Announcing the projects during a visit to Thornliebank Health Centre, which received almost£600,000 from the first phase of the programme, Ms Deacon said:

'New technology and new ways of working mean that services can increasingly be delivered to people at home or in their local communities - not just in our hospitals.

'This funding programme has now seen almost£33m invested in community-based care. These projects will make a real and lasting contribution to patient care by providing accessible and high quality services in the community.

'Innovation is integral to these projects - health and social care professionals working together to provide better services to patients, services traditionally provided in a hospital setting offered in the community, and smoother journeys through the system for patients.

'Our vision for the health service is one that delivers high quality care at home if possible, in hospital if necessary. That means investing in health services in our communities as well as in our hospitals.'

Projects receiving cash include:

£1.5m for Govanhill Health Centre, where the emphasis will be on a joined-up approach to health and social work services;

£1m for a new integrated GP/local authority service at Dalmellington, East Ayrshire, which will improve dental, mental health, physiotherapy and health promotion facilities;

£700,000 for a new one-stop facility at Callander, which will offer GP, nurse, day care and community health services under one roof;

£170,000 for the conversion of houses in Fortrose, Highlands, which will provide health and social work services, and voluntary services such as Relate and Age Concern.

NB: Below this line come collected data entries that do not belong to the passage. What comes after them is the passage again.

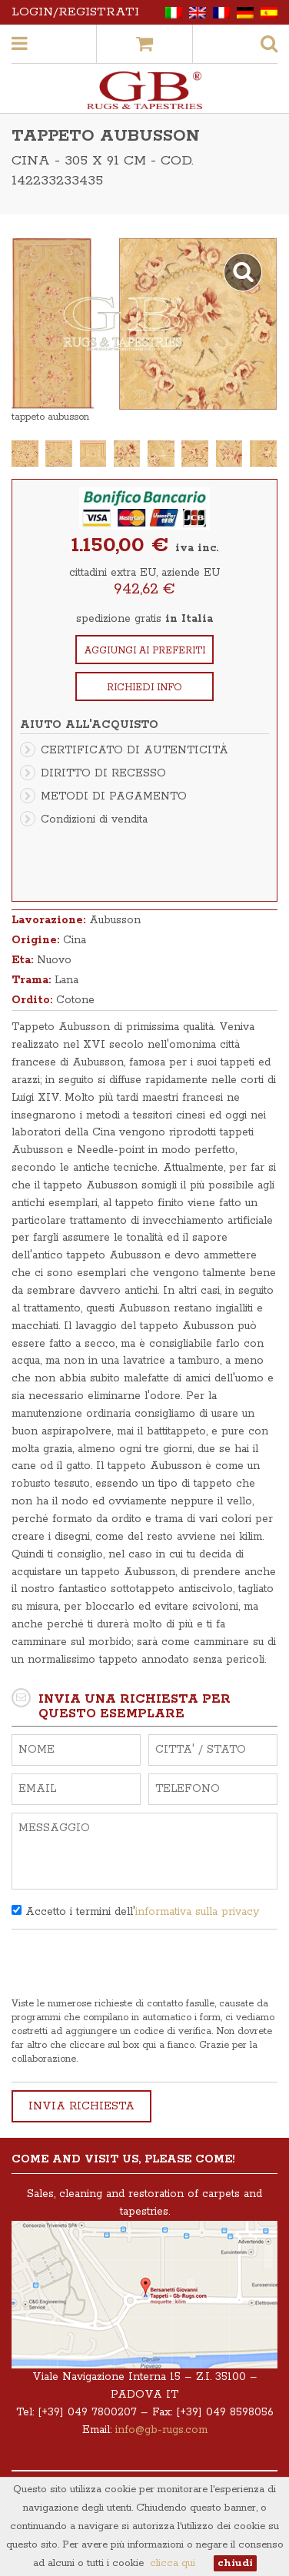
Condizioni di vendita (94, 819)
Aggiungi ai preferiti (145, 650)
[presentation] (128, 1967)
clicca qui (172, 2563)
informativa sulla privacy (197, 1912)
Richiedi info (144, 687)
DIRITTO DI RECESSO (103, 773)
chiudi (235, 2563)
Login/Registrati (75, 12)
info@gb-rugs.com (161, 2430)
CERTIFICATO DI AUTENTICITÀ (134, 750)
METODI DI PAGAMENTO (114, 796)
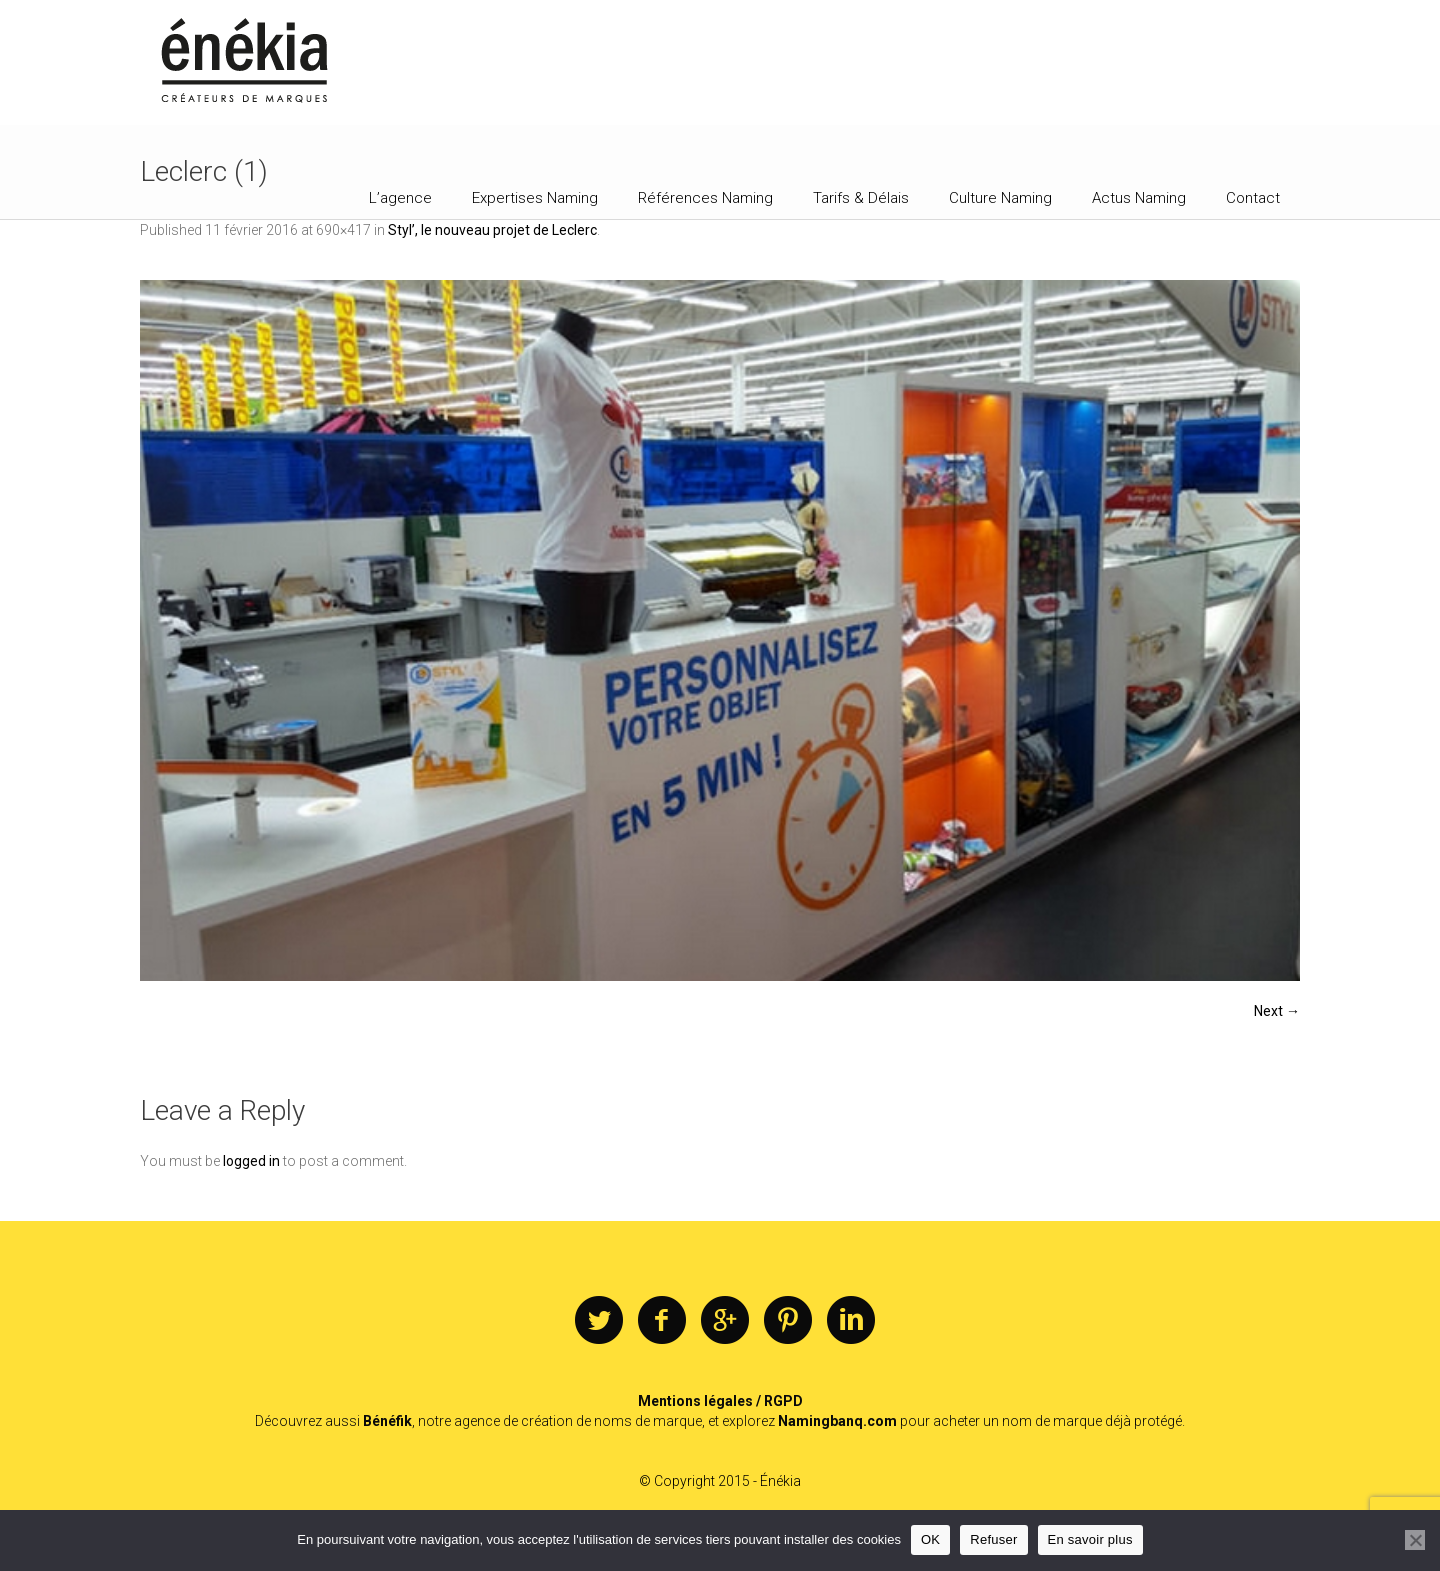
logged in (251, 1161)
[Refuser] (1415, 1540)
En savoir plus (1090, 1539)
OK (930, 1539)
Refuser (993, 1539)
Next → (1277, 1011)
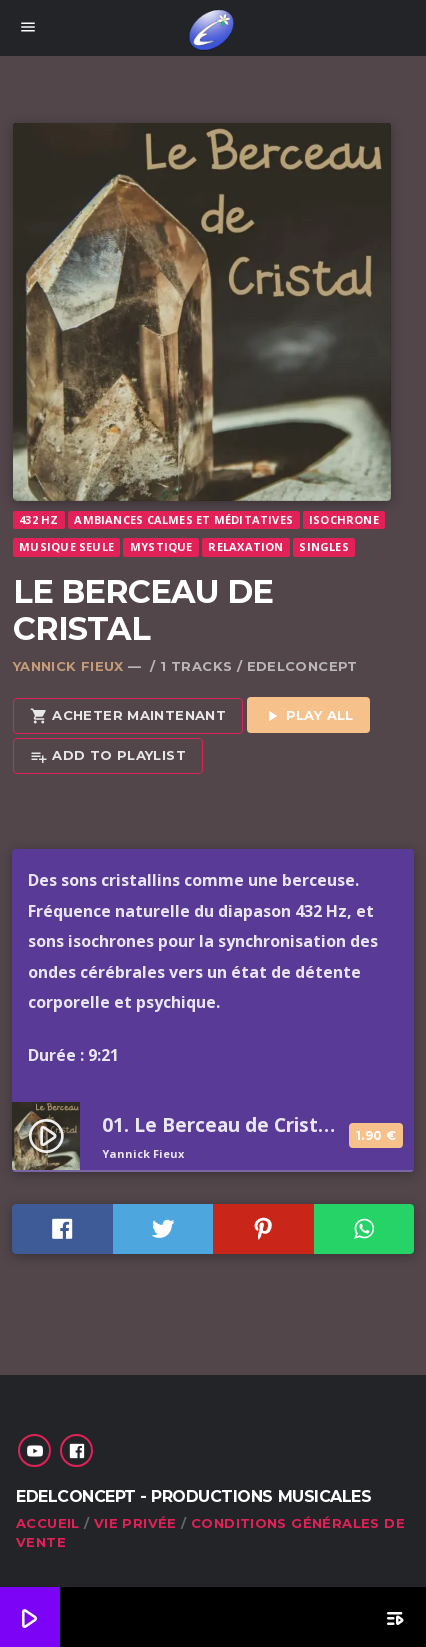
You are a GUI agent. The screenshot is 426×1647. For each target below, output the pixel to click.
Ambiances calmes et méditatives (183, 519)
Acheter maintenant (128, 716)
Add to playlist (108, 756)
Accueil (48, 1523)
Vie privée (135, 1523)
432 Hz (38, 519)
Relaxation (245, 546)
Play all (308, 716)
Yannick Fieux (68, 666)
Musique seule (66, 546)
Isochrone (344, 519)
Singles (324, 546)
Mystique (161, 546)
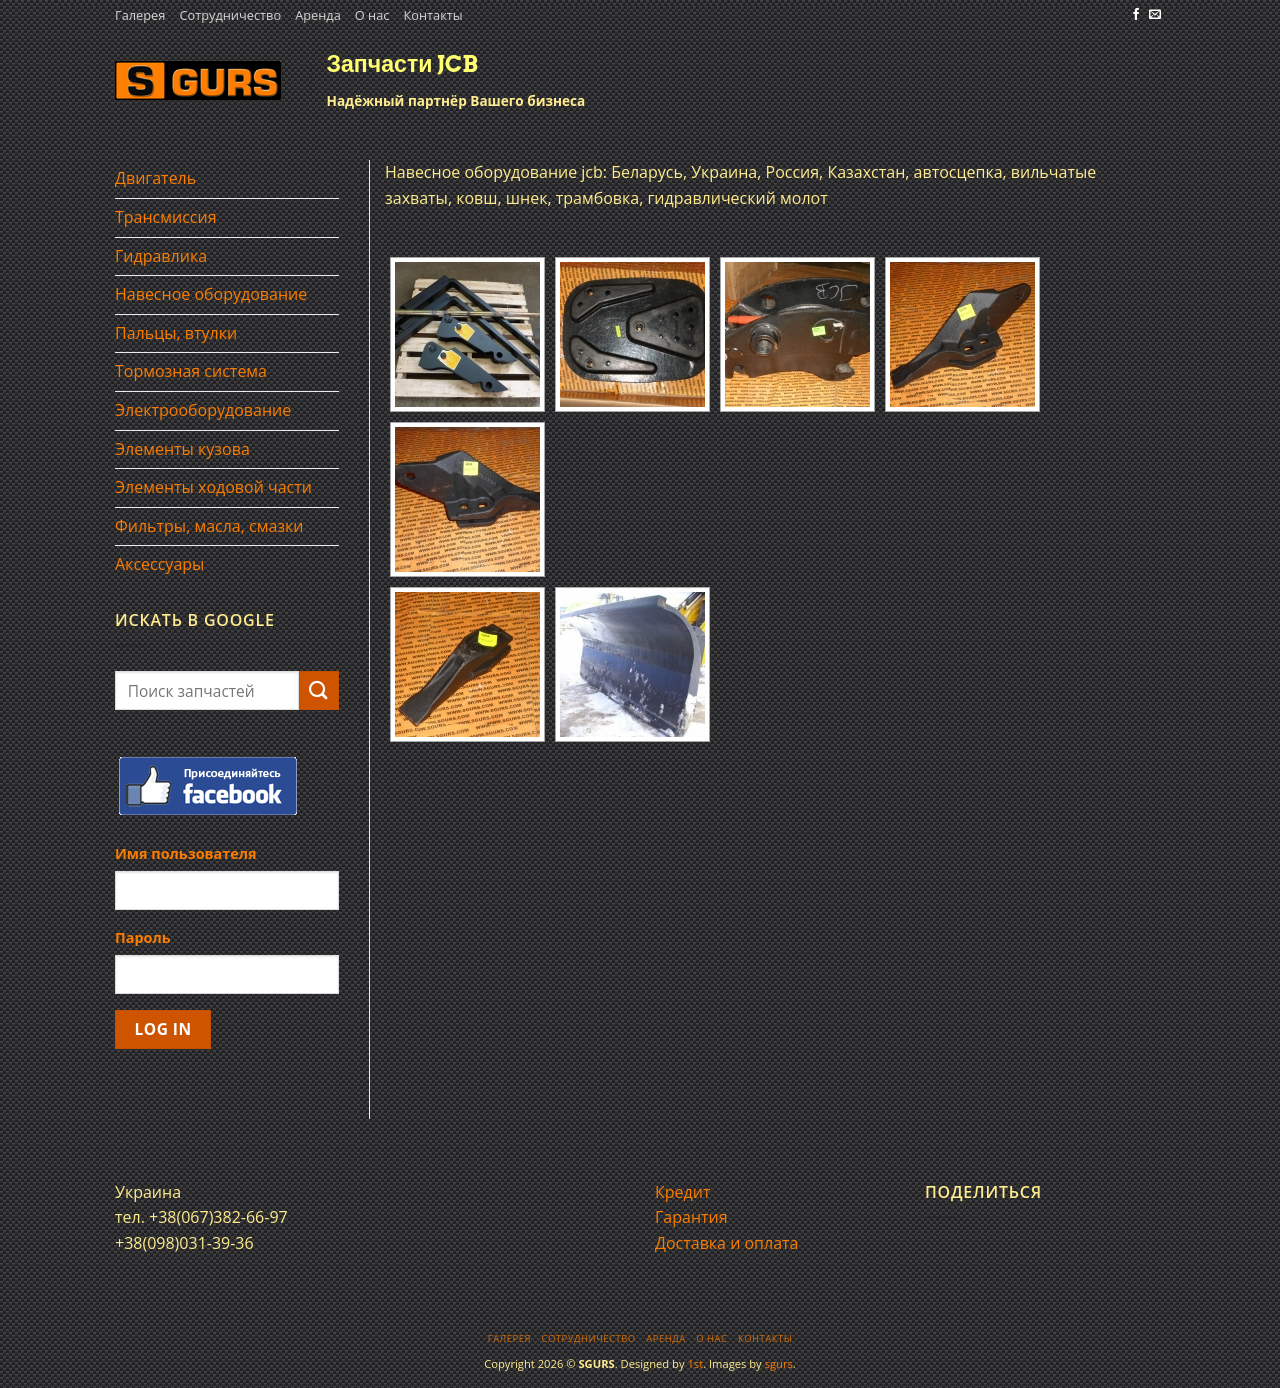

1. In February the government invited bids from phase two of the Primary and Community Care Premises Modernisation Programme to support the development of GP surgeries and health centres. The successful projects announced today are being given funding totalling£17.4m. Projects must be completed during 2001-02.

2.£15.5m was allocated under phase one of the programme to 43 health centres and other publicly-owned primary care premises. Work on these projects is either ongoing or completed.